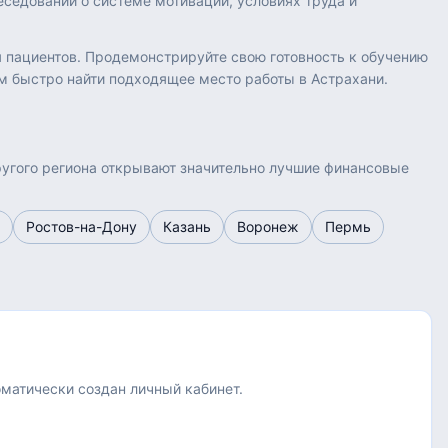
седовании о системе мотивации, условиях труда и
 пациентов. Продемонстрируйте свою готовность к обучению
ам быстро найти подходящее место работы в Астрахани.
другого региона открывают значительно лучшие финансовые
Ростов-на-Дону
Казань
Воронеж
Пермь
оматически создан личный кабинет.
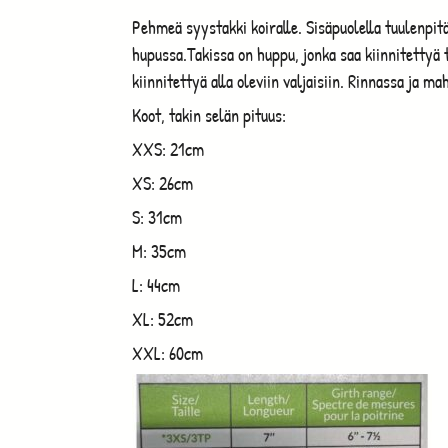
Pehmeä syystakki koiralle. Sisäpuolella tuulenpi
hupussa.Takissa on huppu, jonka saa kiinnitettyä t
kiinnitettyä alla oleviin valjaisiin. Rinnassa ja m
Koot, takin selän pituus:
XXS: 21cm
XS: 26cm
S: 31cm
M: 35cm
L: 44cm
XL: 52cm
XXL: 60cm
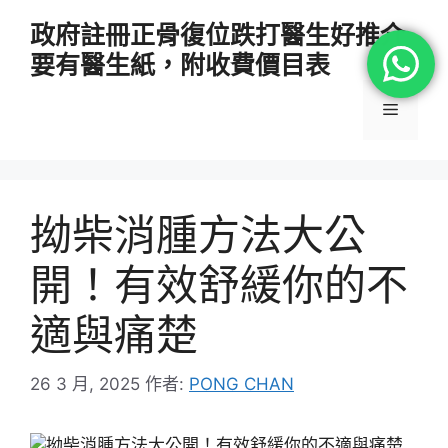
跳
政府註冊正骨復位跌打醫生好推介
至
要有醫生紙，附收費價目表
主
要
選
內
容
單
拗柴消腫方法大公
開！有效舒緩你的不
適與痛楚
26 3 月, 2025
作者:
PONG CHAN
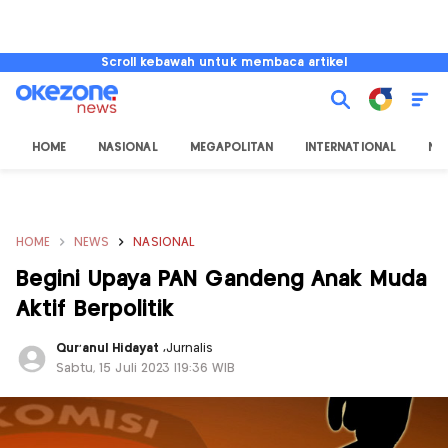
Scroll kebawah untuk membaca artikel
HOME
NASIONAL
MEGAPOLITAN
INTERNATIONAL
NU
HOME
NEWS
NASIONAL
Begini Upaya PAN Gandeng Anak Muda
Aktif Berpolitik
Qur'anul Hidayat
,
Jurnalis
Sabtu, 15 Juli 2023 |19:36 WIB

* * *

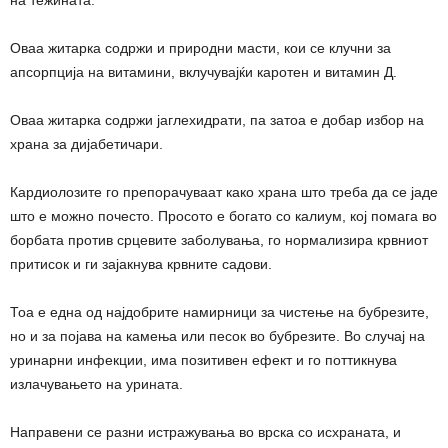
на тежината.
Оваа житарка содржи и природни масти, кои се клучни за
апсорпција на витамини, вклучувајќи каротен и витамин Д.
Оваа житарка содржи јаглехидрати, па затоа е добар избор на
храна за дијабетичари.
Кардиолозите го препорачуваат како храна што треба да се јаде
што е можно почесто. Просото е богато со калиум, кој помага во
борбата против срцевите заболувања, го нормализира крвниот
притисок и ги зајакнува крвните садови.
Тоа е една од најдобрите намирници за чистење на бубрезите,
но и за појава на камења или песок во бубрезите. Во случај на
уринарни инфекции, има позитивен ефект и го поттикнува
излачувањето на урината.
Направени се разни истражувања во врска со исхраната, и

What you will do:
From the records, copy out each line that includes the string "бубрезите".

Response to the task:
Тоа е една од најдобрите намирници за чистење на бубрезите,
но и за појава на камења или песок во бубрезите. Во случај на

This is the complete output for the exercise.